Iran’s JCPOA policies are fixed, says MP

July 17, 2021 - 20:35

TEHRAN— "Nullifying sanctions as our main approach is to deal with the problems raised by sanctions", Spokesman for Parliament’s National Security and Foreign Policy Commission said in an interview with Mehr News Agency.

He went on to say, "We must be able to strengthen national products by relying on our own domestic capacities."

"We must first focus on relations with our neighbors and then strengthen our relations with Asian countries and emerging economies", he stressed.

Principled policies of the Islamic Republic of Iran toward nuclear negotiations will never change by the change of governments, Abolfazl Amouei said.

Saying that the complete lifting of sanctions is a logical and fundamental demand, he added that Iran's economic benefit in the nuclear deal will be achieved only with the complete lifting of sanctions.

It was the Americans who illegally withdrew from the JCPOA in 2018, Amouei said, adding that today, they acknowledge that their maximum pressure policy has failed and must return to the nuclear deal.

In fact, with passing a law on Strategic Action Plan to Lift Sanctions and Protect Iranian Nation’s Interests, Iran's nuclear program was strengthened and the other parties to JCPOA concluded that the policy of maximum pressure was a failed policy, he explained.

The JCPOA was agreed on in July 2015 between the Islamic Republic of Iran and the permanent members of the United Nations Security Council along with Germany, known as the P5+1. The agreement was approved by the Supreme National Security Council, the Islamic Consultative Assembly and finally by the Leader of the Islamic Revolution Ayatollah Seyed Ali Khamenei.

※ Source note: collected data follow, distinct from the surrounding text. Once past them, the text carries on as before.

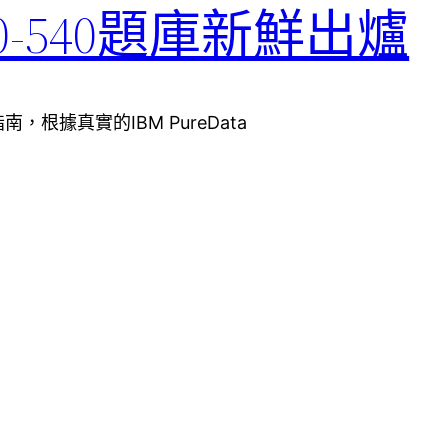
90-540題庫新鮮出爐
指南，根據真實的IBM PureData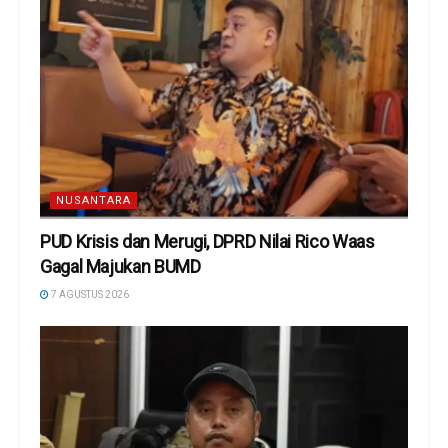
NUSANTARA
PUD Krisis dan Merugi, DPRD Nilai Rico Waas
Gagal Majukan BUMD
7 AGUSTUS 2026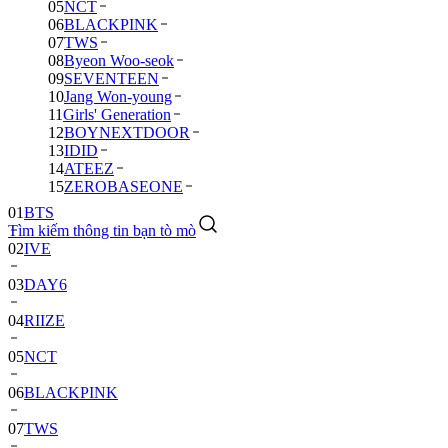
05
NCT
06
BLACKPINK
07
TWS
08
Byeon Woo-seok
09
SEVENTEEN
10
Jang Won-young
11
Girls' Generation
12
BOYNEXTDOOR
13
IDID
14
ATEEZ
01
BTS
15
ZEROBASEONE
02
IVE
Tìm kiếm thông tin bạn tò mò
03
DAY6
04
RIIZE
05
NCT
06
BLACKPINK
07
TWS
08
Byeon
Woo-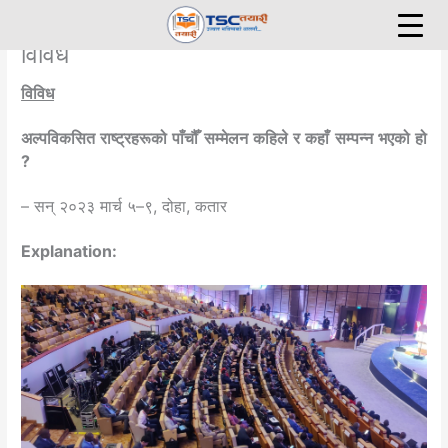
Skip
to
विविध
content
विविध
अल्पविकसित राष्ट्रहरूको पाँचौँ सम्मेलन कहिले र कहाँ सम्पन्न भएको हो
?
– सन् २०२३ मार्च ५–९, दोहा, कतार
Explanation:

Iran strictly complied with the nuclear deal. However, this did not prevent the Trump administration from quitting it. In May 2018, former U.S. President Donald Trump announced the unilateral withdrawal of the U.S. from the JCPOA, setting off a series of confrontations with Iran.

After quitting the JCPOA the Trump administration started imposing sweeping economic sanctions on Iran. Trump piled up sanctions on Iran in a bid to force Iran into making more concessions to the U.S. within the framework of a new nuclear deal. Trump, however, failed to get his deal, bequeathing his successor a litany of unresolved issues with Iran.

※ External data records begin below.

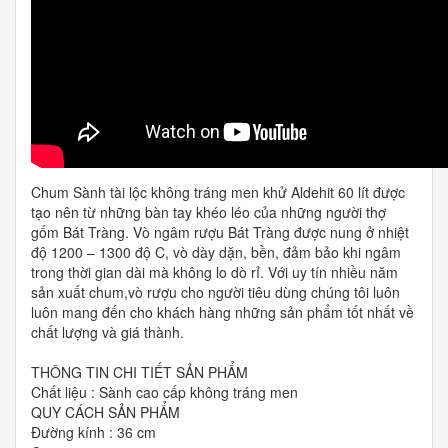
Chum Sành tài lộc không tráng men khử Aldehit 60 lít được
tạo nên từ những bàn tay khéo léo của những người thợ
gốm Bát Tràng. Vò ngâm rượu Bát Tràng được nung ở nhiệt
độ 1200 – 1300 độ C, vò dày dặn, bền, đảm bảo khi ngâm
trong thời gian dài mà không lo dò rỉ. Với uy tín nhiều năm
sản xuất chum,vò rượu cho người tiêu dùng chúng tôi luôn
luôn mang đến cho khách hàng những sản phẩm tốt nhất về
chất lượng và giá thành.
THÔNG TIN CHI TIẾT SẢN PHẨM
Chất liệu : Sành cao cấp không tráng men
QUY CÁCH SẢN PHẨM
Đường kính : 36 cm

The Biden administration has said it wants to open a new chapter with Iran and change tack, though it is yet to make any move to break with the Trump legacy on Iran.

Since April, diplomats from the remaining parties to the JCPOA and the U.S. have held six rounds of talks in a bid to revive the deal. They made significant progress but failed to get Iran and the U.S. back to full compliance with the nuclear deal.